Partly motivated by the prospect of Mallard's ice cream, partly by the fact that everyone in the QPOC (Queer People of Color) meeting I'd just attended were going and partly by a desire to be more social in the WWU queer community, I went to the LGBTA Ice Cream Social on campus Thursday.

I saw people I knew, people I didn't know. I ended up volunteering myself to run the button making table because I know how to work the button machines. So I failed miserably at the social part, but I've just accepted that as the way my life works. You go places and you become a part of whatever you go to, the sociality is the action of being involved. My roommate will tell you it's me being a yes man, but I disagree. What authority do I submit to by stepping up?
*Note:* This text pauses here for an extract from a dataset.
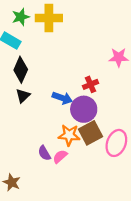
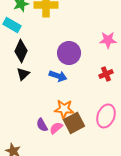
red cross: (90, 84) -> (106, 74), moved
purple circle: (84, 109) -> (69, 53), moved
brown square: (90, 133) -> (74, 123), moved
In the wake of 6 suicides nationally by gay teens, happening just on the periphery of what I know is going on in the world, I find it especially heartening that Western has such a vibrant, diverse and open presence for the LGBTQ community. TRANSport, QAAFA (Queers and Allies for Activism), QPOC to name but a few closer to campus. I can take off the rose tinted glasses long enough to recognize that there are problems, it isn't perfect, Western and Bellingham have work to do to take meaningful steps towards true queer inclusiveness, but compared to a lot of places, we have resources.

So even though I have plenty of other things on my plate, I've decided to apply for an internship in the LGBTA offices. I don't know if I'll get the position, and I'm sure even if I don't I'll be involved in some way, but this is a step for me, taking ownership of part of this identity I create and showing exactly how much of an impact I can have by being the queer I am.


I'll edit and post my own video when I get around to making one. But it gets better.

I'm not going to list them here, because I believe that if you're reading this, you probably already care enough to have already looked up resources online. And there are resources out there.